Obesity is known to be associated with mood disorders (2, 3) and elevated metabolomic biomarker concentrations (12, 13, 19, 20, 21), which suggest that obesity could be involved in the causal chain between BCAAs and YSR syndrome scores. However, we found only one significant association between metabolomic biomarkers and behavioral problems among participants categorized as overweight or obese. YSR mean scores tend to be higher with increasing BCAA/AAA tertiles for scores of internalizing problems (Ptrend=0.06), withdrawn/depressed (Ptrend=0.08), and somatic complaints (Ptrend=0.03). A significant trend was only observed for somatic complaints scores across both normal weight and overweight/obese strata. These results among overweight/obese strata are consistent with our hypothesis that obesity might be involved in the causal chain between BCAAs and behavioral problems. Previous studies have noted an association between obesity and internalizing problems in youth (7, 8, 9), but data on relation with externalizing problems are limited (10, 11). An insufficient number of individuals classified as overweight or obese could be an explanation to why we found only one significant result among overweight/obese strata. We hypothesize that our significant results observed among normal-weight participants could be explained by the biological changes occurring before weight gain.
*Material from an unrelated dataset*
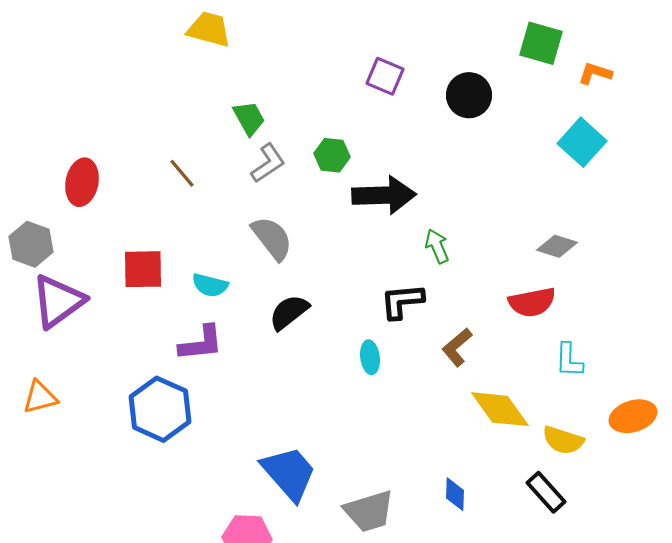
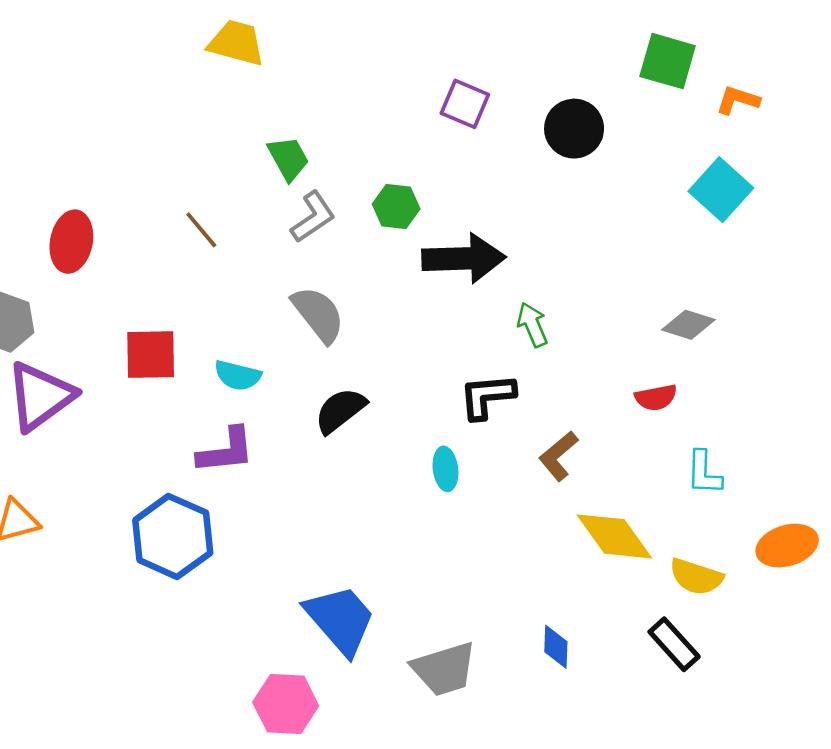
red semicircle: (532, 302) -> (656, 397), size x0.7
In addition, even if elevated BCAA and AAA concentrations are strongly associated with obesity, other factors may be involved in obesity, which itself could lead to internalizing symptoms through various pathways, implying low self-esteem, experiences of shame, body dissatisfaction, and/or poor body weight perception.

This study must be interpreted in light of its limitations because of its exploratory nature and statistical power. First, our sample size was relatively small. Statistical power was perhaps insufficient for stratified analysis by BMI status, especially in overweight/obese strata. The use of a more conservative P value would have been preferable, but because of our small sample size P<0.05 was used. Hence, the results should be interpreted with caution. Second, our venous blood samples were not collected under fasting conditions, which affect the accuracy of our exposition measurement and could lead to nondifferential misclassification, resulting in bias toward null hypothesis. Third, our unique racial and cultural Inuit population may limit the generalization of findings to other populations. Other studies looked at BCAAs and AAAs in relation to obesity and/or insulin resistance in youth (19, 20, 21). However, concentration values are not presented, which does not permit comparisons with our results. In addition, the fact that our blood samples were not collected under fasting conditions is a limitation. Despite these limitations, the study has several strengths, including longitudinal analysis, which reduced the risk of reverse causation compared with the cross-sectional investigation, and assessment of behavioral problems through a state-of-the-art self-reported questionnaire rather than by parent proxy. Weight and height were measured directly, decreasing the underestimation of overweight and obesity prevalence.

In summary, our study is the first to explore the association between metabolomic biomarkers and behavioral problems among humans. The results suggest that higher BCAA/AAA ratios in childhood are prospectively linked with self-reported behavioral problems in adolescence, especially somatic complaints.